EXERCISE AIM — For the entries below, how many lines contain the word "Judith"? Reply with the number and nothing else.

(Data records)
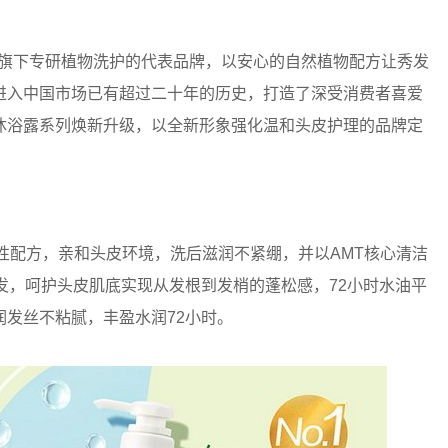
婷丝集团旗下专研植物洗护的代表品牌，以安心的自然植物配方让秀发
进入中国市场已有超过二十年的历史，打造了深受消费者喜爱
沐浴露系列焕新升级，以全新形象强化温和头皮护理的品牌定
性配方，亲和头皮环境，洗后滋润不紧绷，并以AMT核心清洁
发，呵护头皮肌底实现从发根到发梢的蓬松感，72小时水油平
发丝不粘腻，丰盈水润72小时。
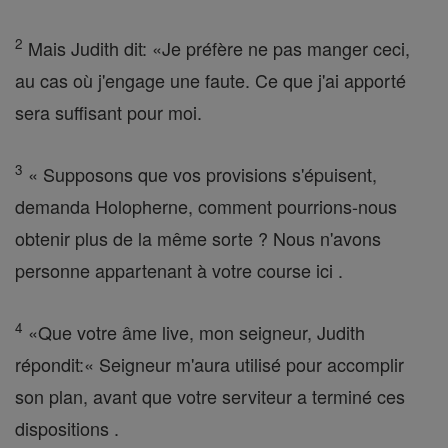
2
Mais Judith dit: «Je préfère ne pas manger ceci,
au cas où j'engage une faute. Ce que j'ai apporté
sera suffisant pour moi.
3
« Supposons que vos provisions s'épuisent,
demanda Holopherne, comment pourrions-nous
obtenir plus de la même sorte ? Nous n'avons
personne appartenant à votre course ici .
4
«Que votre âme live, mon seigneur, Judith
répondit:« Seigneur m'aura utilisé pour accomplir
son plan, avant que votre serviteur a terminé ces
dispositions .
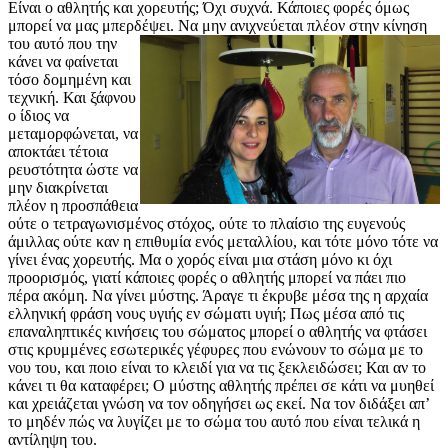
Είναι ο αθλητής και χορευτής; Όχι συχνά. Κάποιες φορές όμως
μπορεί να μας μπερδέψει. Να μην ανιχνεύεται πλέον στην κίνηση
του αυτό που την
κάνει να φαίνεται
τόσο δομημένη και
τεχνική. Και ξάφνου
ο ίδιος να
μεταμορφώνεται, να
αποκτάει τέτοια
ρευστότητα ώστε να
μην διακρίνεται
πλέον η προσπάθεια
ούτε ο τετραγωνισμένος στόχος, ούτε το πλαίσιο της ευγενούς
άμιλλας ούτε καν η επιθυμία ενός μεταλλίου, και τότε μόνο τότε να
γίνει ένας χορευτής. Μα ο χορός είναι μια στάση μόνο κι όχι
προορισμός, γιατί κάποιες φορές ο αθλητής μπορεί να πάει πιο
πέρα ακόμη. Να γίνει μύστης. Άραγε τι έκρυβε μέσα της η αρχαία
ελληνική φράση νους υγιής εν σώματι υγιή; Πως μέσα από τις
επαναληπτικές κινήσεις του σώματος μπορεί ο αθλητής να φτάσει
στις κρυμμένες εσωτερικές γέφυρες που ενώνουν το σώμα με το
νου του, και ποιο είναι το κλειδί για να τις ξεκλειδώσει; Και αν το
κάνει τι θα καταφέρει; Ο μύστης αθλητής πρέπει σε κάτι να μυηθεί
και χρειάζεται γνώση να τον οδηγήσει ως εκεί. Να τον διδάξει απ’
το μηδέν πώς να λυγίζει με το σώμα του αυτό που είναι τελικά η
αντίληψη του.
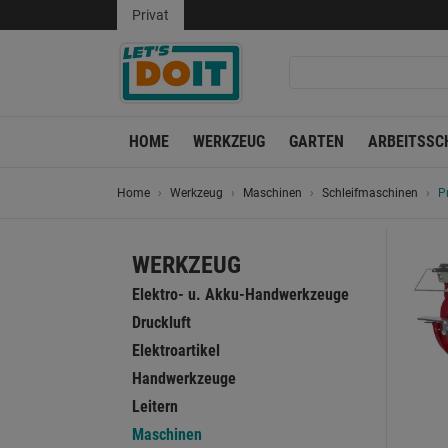
Privat
HOME
WERKZEUG
GARTEN
ARBEITSSC
Home
Werkzeug
Maschinen
Schleifmaschinen
P
WERKZEUG
Elektro- u. Akku-Handwerkzeuge
Druckluft
Elektroartikel
Handwerkzeuge
Leitern
Maschinen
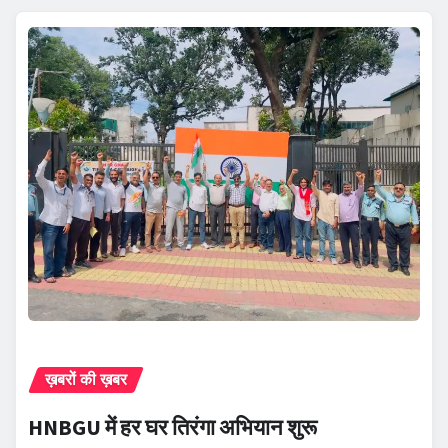
ख़बरों की ख़बर
HNBGU में हर घर तिरंगा अभियान शुरू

TASK RESPONSE — 2